No cases reported in the United States and only 4 possible TT cases reported globally, all in Brazil during the large 2015 to 2016 outbreak.
These interventions have been adopted only by some blood centers or hospitals.
This is the risk for a clinically septic event from a platelet transfusion. The actual rate of transfusing a bacterial contaminated platelet may be much higher (estimate of 1 in ∼2000 U).
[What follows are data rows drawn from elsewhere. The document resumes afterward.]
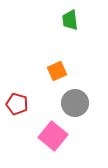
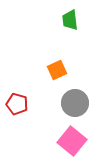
orange square: moved 1 px up
pink square: moved 19 px right, 5 px down
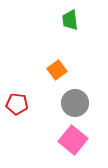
orange square: rotated 12 degrees counterclockwise
red pentagon: rotated 10 degrees counterclockwise
pink square: moved 1 px right, 1 px up
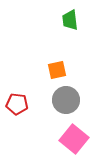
orange square: rotated 24 degrees clockwise
gray circle: moved 9 px left, 3 px up
pink square: moved 1 px right, 1 px up
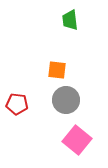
orange square: rotated 18 degrees clockwise
pink square: moved 3 px right, 1 px down
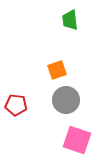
orange square: rotated 24 degrees counterclockwise
red pentagon: moved 1 px left, 1 px down
pink square: rotated 20 degrees counterclockwise
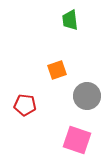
gray circle: moved 21 px right, 4 px up
red pentagon: moved 9 px right
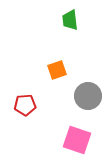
gray circle: moved 1 px right
red pentagon: rotated 10 degrees counterclockwise
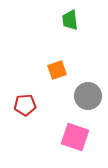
pink square: moved 2 px left, 3 px up
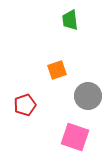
red pentagon: rotated 15 degrees counterclockwise
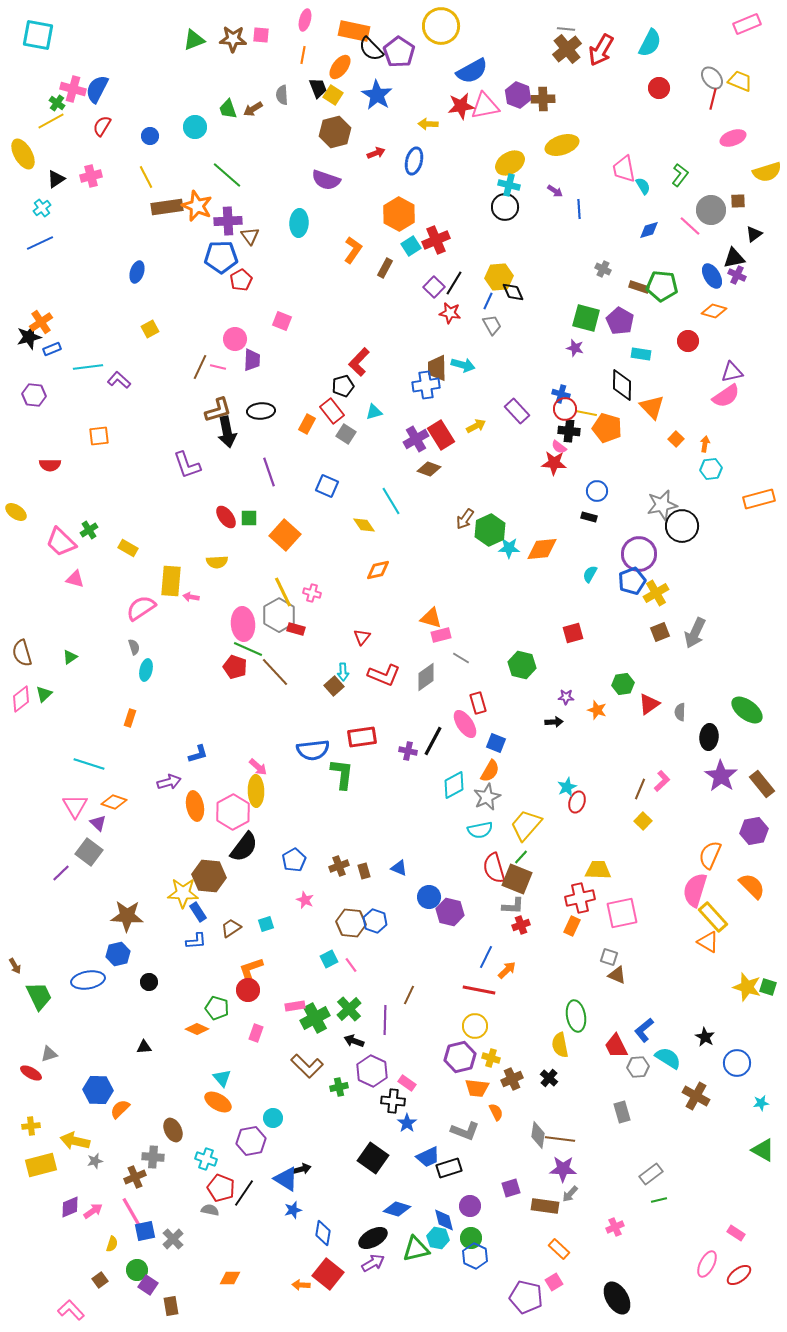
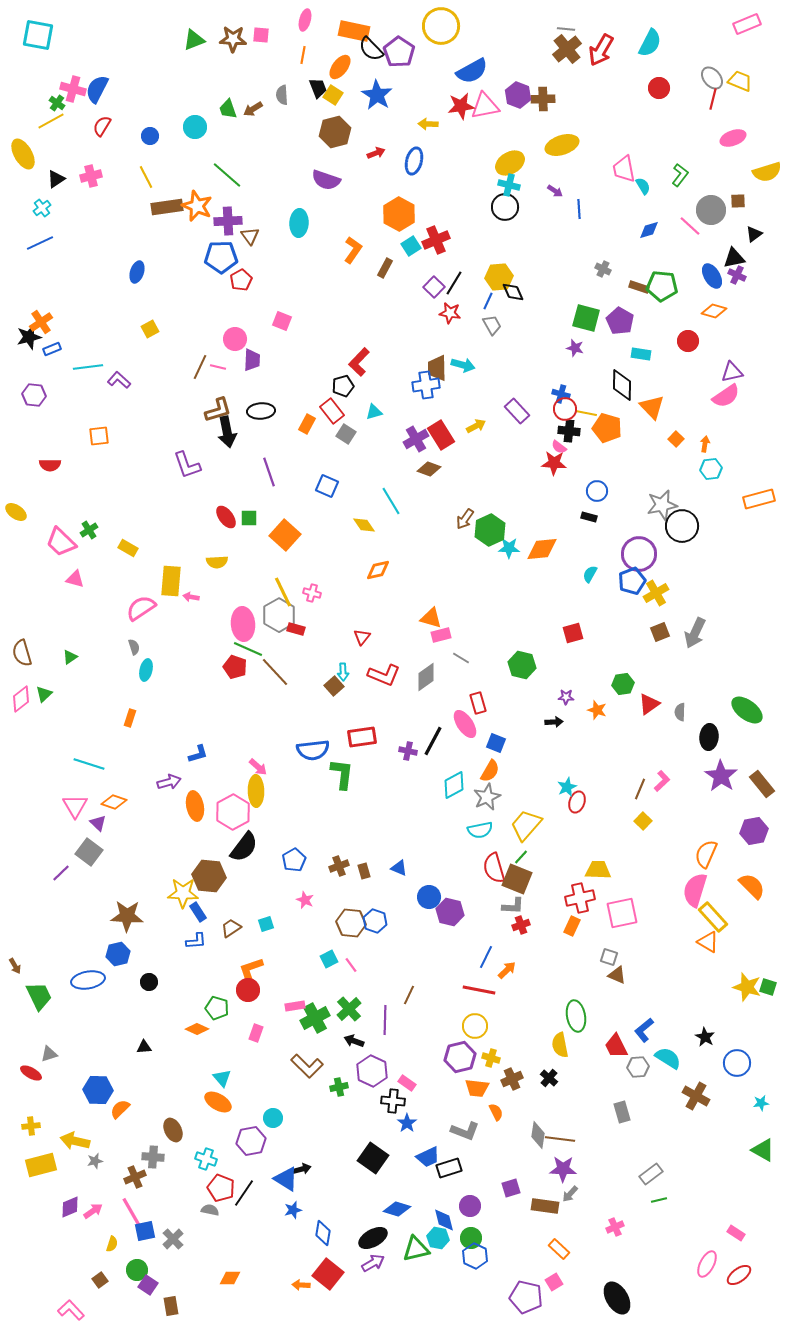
orange semicircle at (710, 855): moved 4 px left, 1 px up
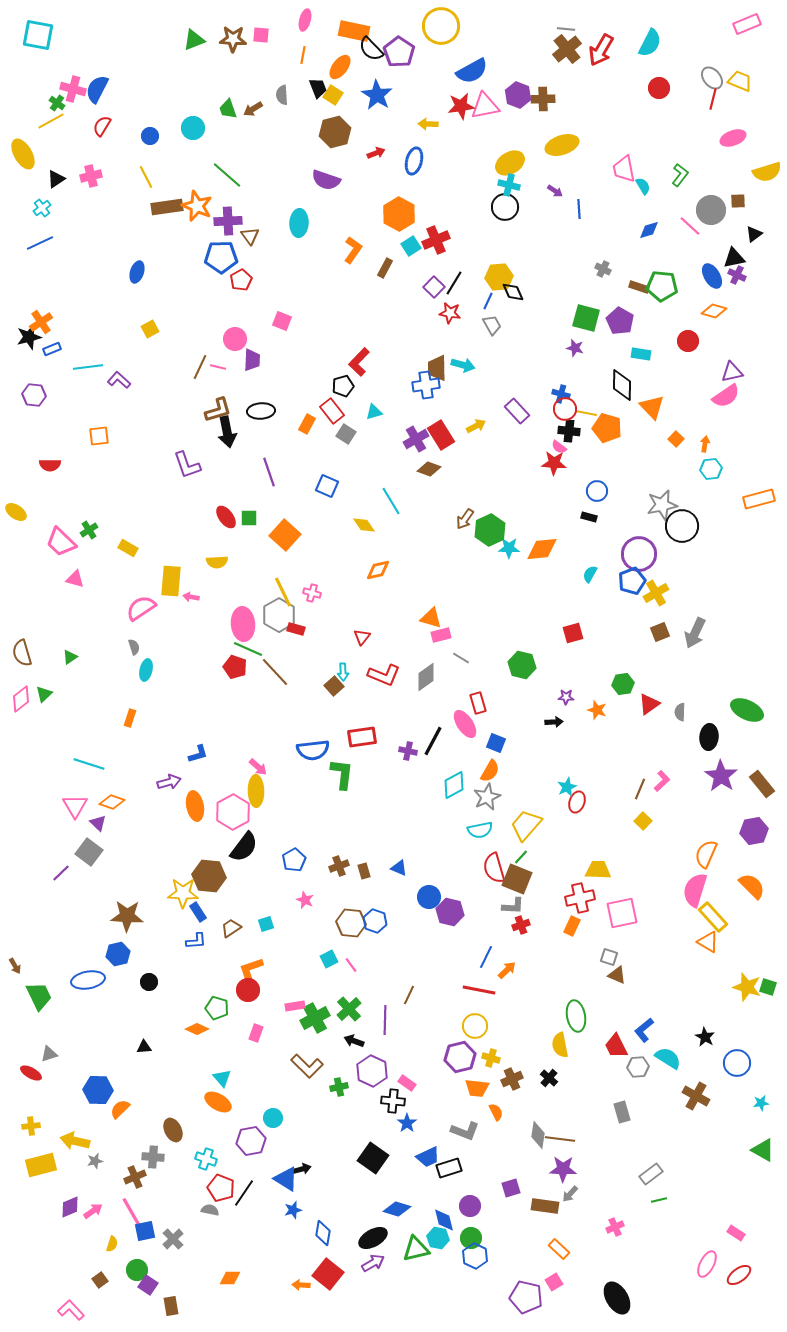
cyan circle at (195, 127): moved 2 px left, 1 px down
green ellipse at (747, 710): rotated 12 degrees counterclockwise
orange diamond at (114, 802): moved 2 px left
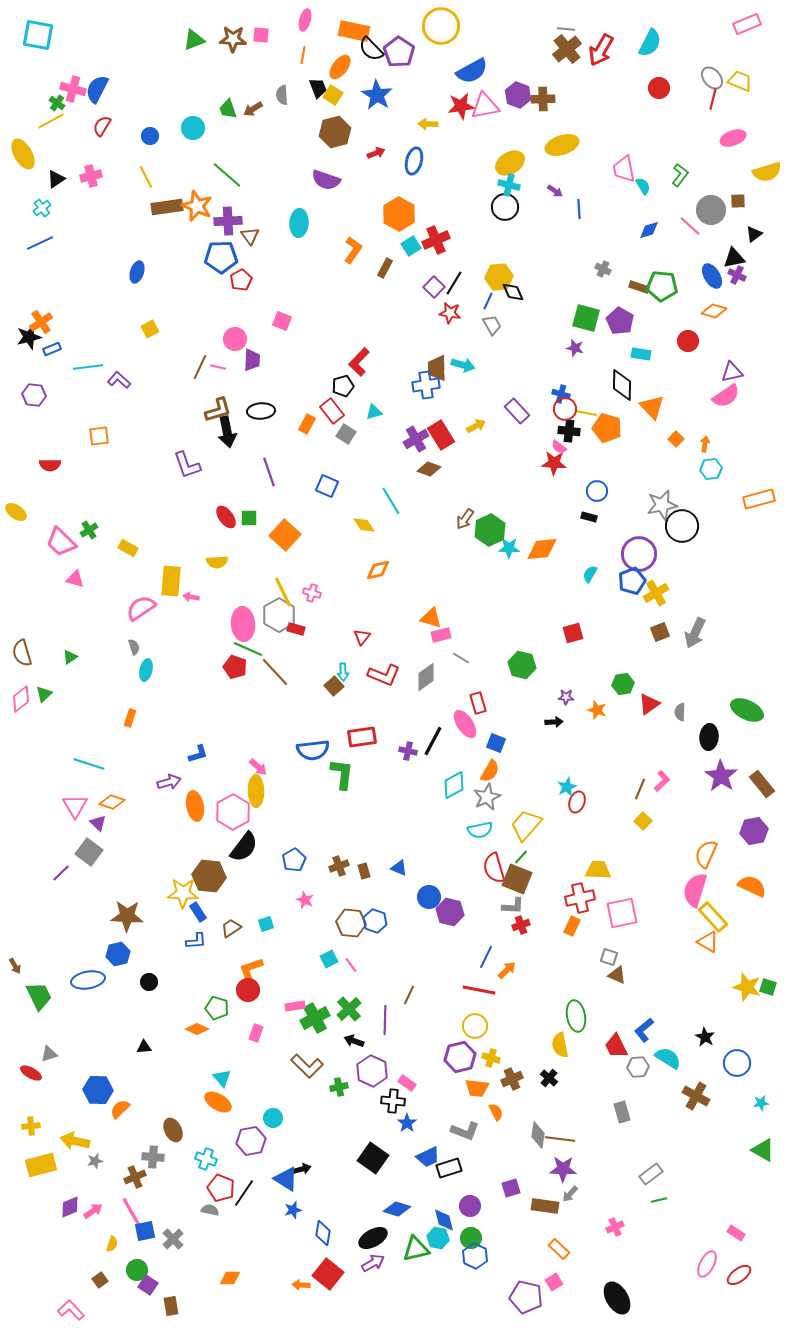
orange semicircle at (752, 886): rotated 20 degrees counterclockwise
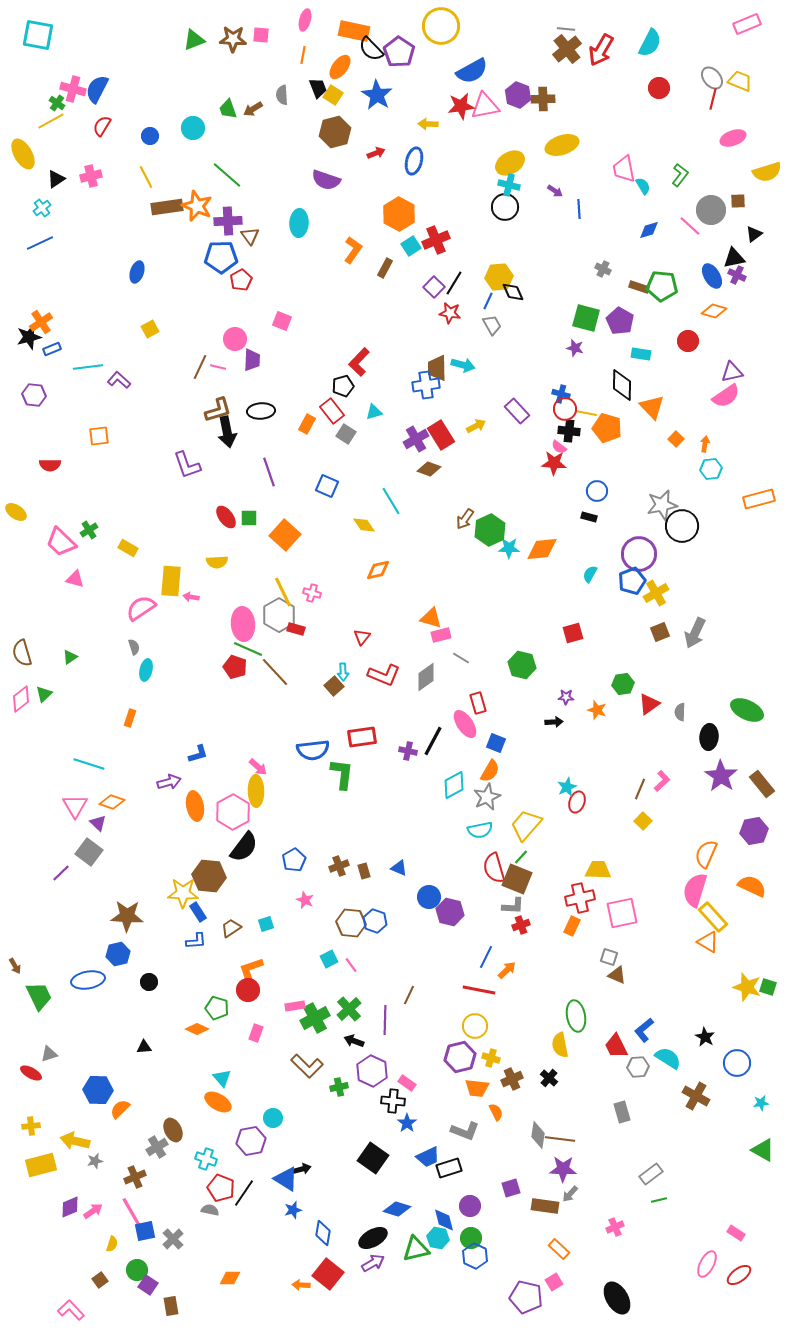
gray cross at (153, 1157): moved 4 px right, 10 px up; rotated 35 degrees counterclockwise
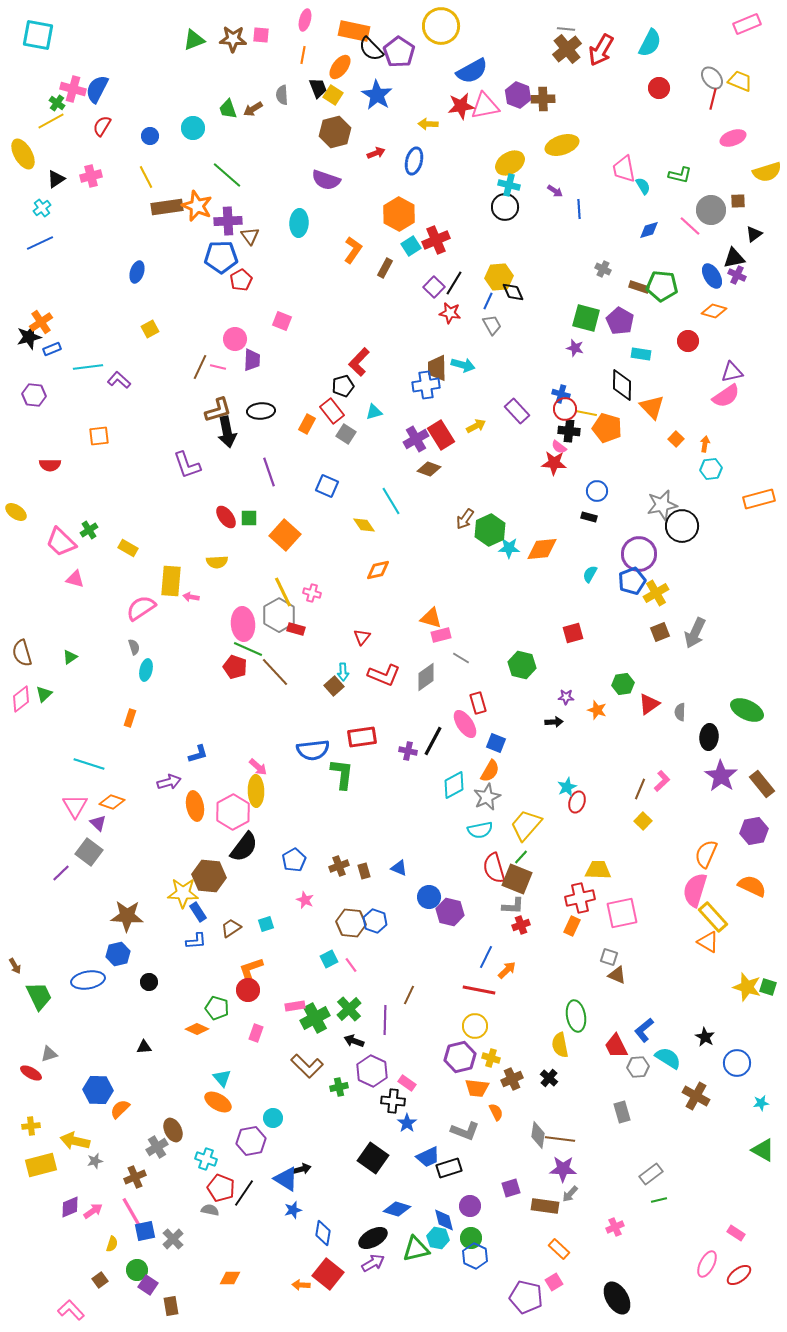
green L-shape at (680, 175): rotated 65 degrees clockwise
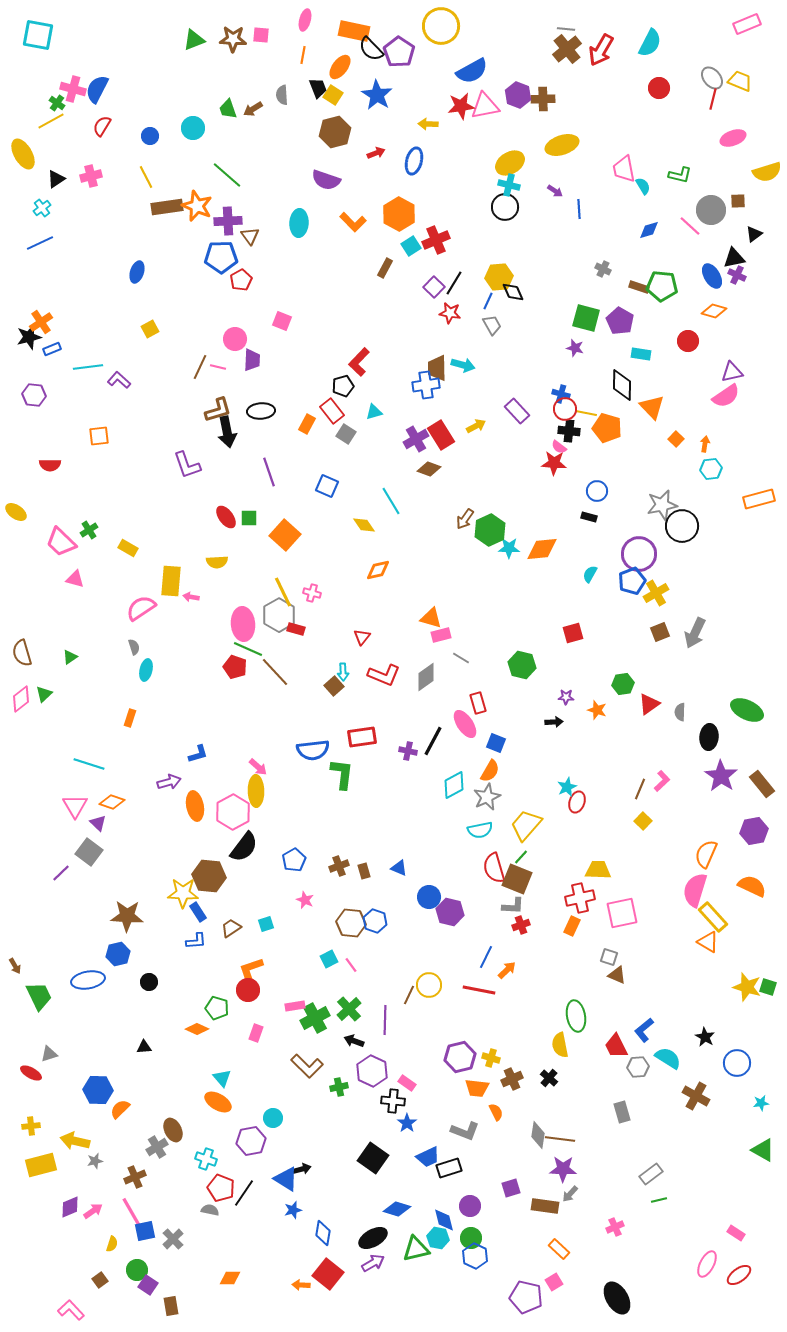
orange L-shape at (353, 250): moved 28 px up; rotated 100 degrees clockwise
yellow circle at (475, 1026): moved 46 px left, 41 px up
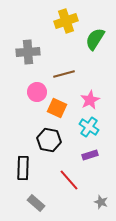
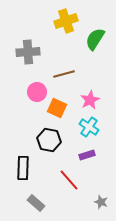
purple rectangle: moved 3 px left
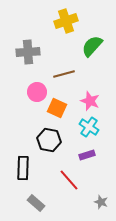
green semicircle: moved 3 px left, 7 px down; rotated 10 degrees clockwise
pink star: moved 1 px down; rotated 24 degrees counterclockwise
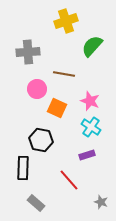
brown line: rotated 25 degrees clockwise
pink circle: moved 3 px up
cyan cross: moved 2 px right
black hexagon: moved 8 px left
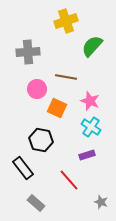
brown line: moved 2 px right, 3 px down
black rectangle: rotated 40 degrees counterclockwise
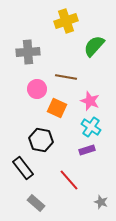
green semicircle: moved 2 px right
purple rectangle: moved 5 px up
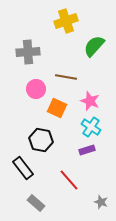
pink circle: moved 1 px left
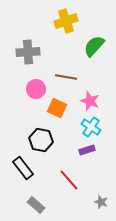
gray rectangle: moved 2 px down
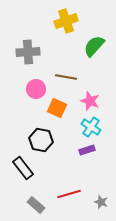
red line: moved 14 px down; rotated 65 degrees counterclockwise
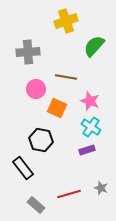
gray star: moved 14 px up
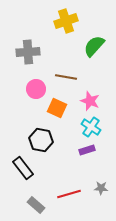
gray star: rotated 16 degrees counterclockwise
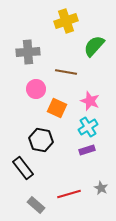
brown line: moved 5 px up
cyan cross: moved 3 px left; rotated 24 degrees clockwise
gray star: rotated 24 degrees clockwise
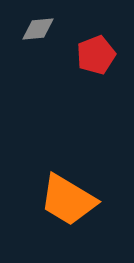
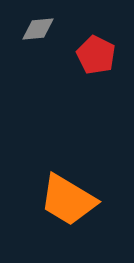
red pentagon: rotated 24 degrees counterclockwise
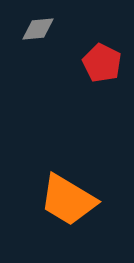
red pentagon: moved 6 px right, 8 px down
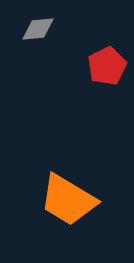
red pentagon: moved 5 px right, 3 px down; rotated 18 degrees clockwise
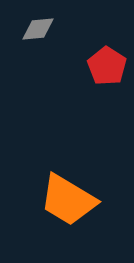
red pentagon: rotated 12 degrees counterclockwise
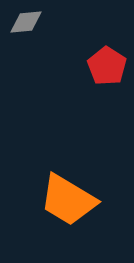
gray diamond: moved 12 px left, 7 px up
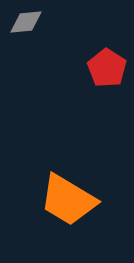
red pentagon: moved 2 px down
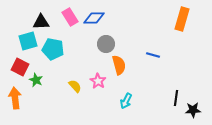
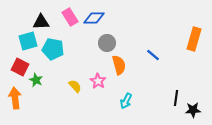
orange rectangle: moved 12 px right, 20 px down
gray circle: moved 1 px right, 1 px up
blue line: rotated 24 degrees clockwise
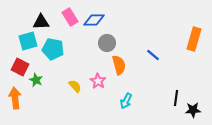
blue diamond: moved 2 px down
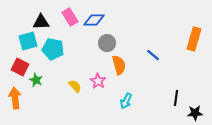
black star: moved 2 px right, 3 px down
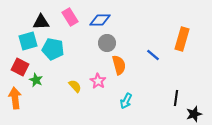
blue diamond: moved 6 px right
orange rectangle: moved 12 px left
black star: moved 1 px left, 1 px down; rotated 14 degrees counterclockwise
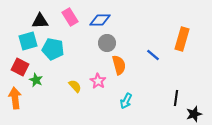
black triangle: moved 1 px left, 1 px up
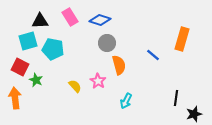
blue diamond: rotated 20 degrees clockwise
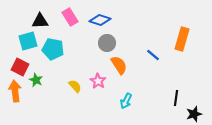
orange semicircle: rotated 18 degrees counterclockwise
orange arrow: moved 7 px up
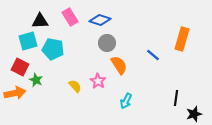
orange arrow: moved 2 px down; rotated 85 degrees clockwise
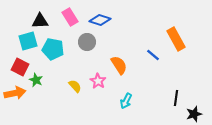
orange rectangle: moved 6 px left; rotated 45 degrees counterclockwise
gray circle: moved 20 px left, 1 px up
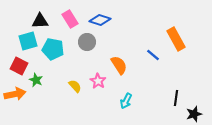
pink rectangle: moved 2 px down
red square: moved 1 px left, 1 px up
orange arrow: moved 1 px down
The risk of an STR from a RBC transfusion is much lower (<1 in 1 million).
These are RBC parasites and risk is from transfusion of packed RBCs.
Because Babesia testing is performed extensively but not universally in highly endemic areas of the United States, it is unclear how much residual risk still remains.